Computers can analyze a company’s marketing effectiveness, source, select top candidates, screen, test, interview, and train.

According to Entelo’s Annual Recruiting Trends Report, 2016 found the recruiting world trying out these new data-driven technologies. Entelo predicts then, that 2017 will “be a year chock full of learnings and course corrections.”

“Learnings” and “course corrections” are indeed necessary, as it would be foolish to presume that technology has simultaneously grown enormously and matured enough to simply be left alone. And it would be equally foolish to assume that technology has made the position of “recruiter” – whether inside or outside a company – obsolete.

Recruitment is still a very human process, but recruiting professionals need to be proactive in their response to the wave of big-data-driven changes.

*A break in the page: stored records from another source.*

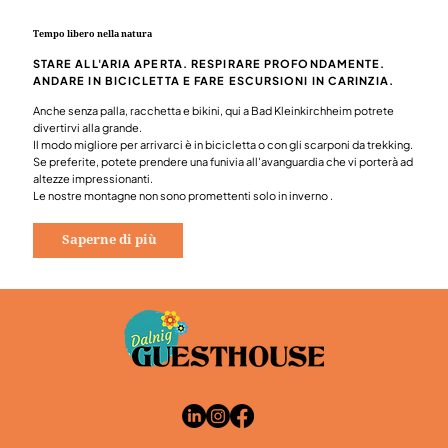
Tempo libero nella natura
STARE ALL'ARIA APERTA. RESPIRARE PROFONDAMENTE.
ANDARE IN BICICLETTA E FARE ESCURSIONI IN CARINZIA.
Anche senza palla, racchetta e bikini, qui a Bad Kleinkirchheim potrete
divertirvi alla grande.
Il modo migliore per arrivarci è in bicicletta o con gli scarponi da trekking.
Se preferite, potete prendere una
funivia
all'avanguardia che vi porterà ad
altezze impressionanti.
Le nostre montagne non sono promettenti solo in
inverno
.
Saperne di più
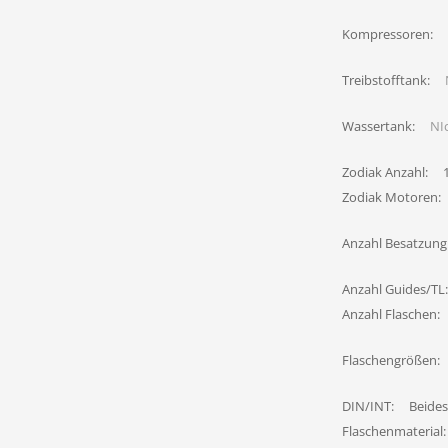
Kompressoren:
Treibstofftank:
Wassertank:
NIc
Zodiak Anzahl:
Zodiak Motoren:
Anzahl Besatzung
Anzahl Guides/TL:
Anzahl Flaschen:
Flaschengrößen:
DIN/INT:
Beides
Flaschenmaterial:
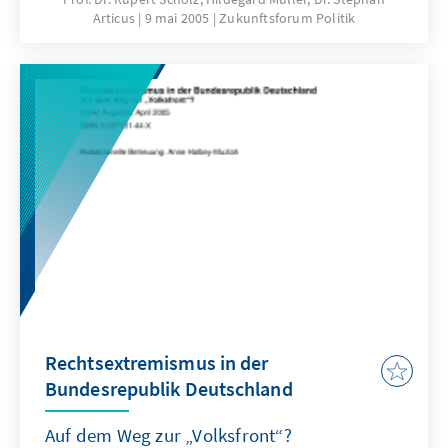
Articus
9 mai 2005
Zukunftsforum Politik
reformiert werden kann.
Rechtsextremismus in der
Bundesrepublik Deutschland
Auf dem Weg zur „Volksfront“?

We offer the following advice to those who want to excel at recruiting efforts in 2017.

Become a Tech Expert

We don’t mean that all HR departments and recruiting consultants should now be technology majors. We mean that the flurry of new digital tools available to businesses has created a huge demand for evaluation. If your business is recruitment, being a reliable source of information on recruiting technology will not only give you a leg up on in the hiring game, but will make you a sought-out source for consulting and training for other companies.

Recruiting tech is both unproven and unfamiliar, creating the need for both assessment and instruction. Have the ability to help with both – wisely recommending or advising against new technology and training others in its proper implementation – and there will be no lack of profitable work laid before you.

Become an Industry Expert

It’s not only technological advances that require expertise; it’s the larger changes in industry as well. Technology, as well as politics, economic changes, new generations of employees, and every other cultural wave, has a unique impact on each specific industry. To continue with our discussion of technology in particular, it is valuable to know not only what new marketing and hiring technology exists, but also how it is being used by other businesses in your industry.

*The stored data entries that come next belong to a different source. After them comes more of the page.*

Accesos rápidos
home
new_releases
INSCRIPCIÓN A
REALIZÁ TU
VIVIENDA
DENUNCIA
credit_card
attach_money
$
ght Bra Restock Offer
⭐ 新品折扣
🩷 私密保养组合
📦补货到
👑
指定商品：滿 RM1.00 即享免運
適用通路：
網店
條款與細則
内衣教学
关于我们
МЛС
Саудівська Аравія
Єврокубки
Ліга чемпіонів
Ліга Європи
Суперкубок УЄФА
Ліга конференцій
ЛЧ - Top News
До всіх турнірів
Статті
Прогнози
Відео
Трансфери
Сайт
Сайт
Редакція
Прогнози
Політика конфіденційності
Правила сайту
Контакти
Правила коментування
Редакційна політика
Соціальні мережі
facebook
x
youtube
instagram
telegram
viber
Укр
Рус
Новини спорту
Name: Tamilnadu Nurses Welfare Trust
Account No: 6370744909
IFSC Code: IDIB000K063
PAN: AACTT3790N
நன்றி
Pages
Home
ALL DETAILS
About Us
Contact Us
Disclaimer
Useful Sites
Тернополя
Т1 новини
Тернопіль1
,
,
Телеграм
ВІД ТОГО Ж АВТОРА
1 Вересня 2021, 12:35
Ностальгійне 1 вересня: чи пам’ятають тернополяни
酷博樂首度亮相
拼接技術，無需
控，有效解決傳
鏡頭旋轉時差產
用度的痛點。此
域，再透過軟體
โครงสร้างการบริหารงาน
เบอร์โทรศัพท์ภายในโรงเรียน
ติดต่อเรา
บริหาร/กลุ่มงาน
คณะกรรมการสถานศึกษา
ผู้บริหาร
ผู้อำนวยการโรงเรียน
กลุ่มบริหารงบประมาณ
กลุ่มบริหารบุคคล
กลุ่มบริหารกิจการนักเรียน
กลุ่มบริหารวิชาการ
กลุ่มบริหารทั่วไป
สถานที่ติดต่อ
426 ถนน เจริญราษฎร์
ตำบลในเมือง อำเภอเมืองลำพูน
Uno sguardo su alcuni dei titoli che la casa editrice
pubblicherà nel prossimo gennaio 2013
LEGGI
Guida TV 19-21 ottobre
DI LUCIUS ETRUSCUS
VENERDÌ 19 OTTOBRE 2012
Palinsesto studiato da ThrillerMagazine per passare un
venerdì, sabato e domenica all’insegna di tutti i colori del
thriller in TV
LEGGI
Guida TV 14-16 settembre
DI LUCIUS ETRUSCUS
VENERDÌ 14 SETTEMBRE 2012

You’ll want to be able to answer questions like: What are my competitors doing with this new technology that is working (making them more efficient, improving their advertising, speeding up the hiring process, etc.)? In what ways has this new technology brought changes to our field (changes in job descriptions, titles, expectations, compensation, etc.)? How is technology being misused and how can we avoid the same pitfalls?

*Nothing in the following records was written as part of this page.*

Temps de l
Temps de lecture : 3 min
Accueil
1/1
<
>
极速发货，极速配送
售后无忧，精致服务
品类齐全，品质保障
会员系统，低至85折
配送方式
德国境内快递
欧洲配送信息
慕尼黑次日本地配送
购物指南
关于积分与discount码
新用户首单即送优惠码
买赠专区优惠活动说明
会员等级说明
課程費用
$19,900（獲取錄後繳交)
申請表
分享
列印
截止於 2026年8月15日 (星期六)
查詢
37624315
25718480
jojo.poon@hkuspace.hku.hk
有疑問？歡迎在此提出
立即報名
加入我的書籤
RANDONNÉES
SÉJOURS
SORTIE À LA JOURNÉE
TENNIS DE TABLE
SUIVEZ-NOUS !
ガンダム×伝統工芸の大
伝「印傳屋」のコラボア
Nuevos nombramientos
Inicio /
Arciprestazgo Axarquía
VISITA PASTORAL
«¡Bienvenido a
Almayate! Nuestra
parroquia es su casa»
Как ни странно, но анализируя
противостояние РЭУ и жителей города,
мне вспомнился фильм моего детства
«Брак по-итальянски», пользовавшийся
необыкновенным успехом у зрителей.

Recruiters who keep a close eye on changes to their industry as a whole can learn from the successes and failures of many, and so guard against becoming either stagnant or reckless. A recruiting team with an ever-evolving understanding of the big picture will be an irreplaceable resource to their company.


Finally, businesses who wish to excel in recruiting in 2017 will have to learn to adapt, even if it means big changes. Maybe your company will decide to let computers handle all candidate sourcing; that could mean altered job descriptions for employees. It could mean restructuring, retraining, refocusing. But if, in the end, it means that your hiring team spent more time with quality interviews and employee onboarding, and that led to more efficient and better hires, it will have been worth it.

Glassdoor’s 2016 report shared findings from The Global Social CEO Survey, stating that over half of US respondents reported that they were “more likely to purchase

from a company whose values and leadership are clearly communicated through executive leadership participation on social media.”

75% of respondents “believe that companies whose C-Suite executives and leadership team use social media to communicate about their core mission, brand values and purpose are more trustworthy.”
Essentially, technology isn’t going anywhere. Consumers are increasingly relying on a company’s online proficiency to determine where to take their business.  Passive candidates often begin building their understanding of a company through their experience as consumers. “Adapting” then, in 2017, means embracing the strengths of new technology.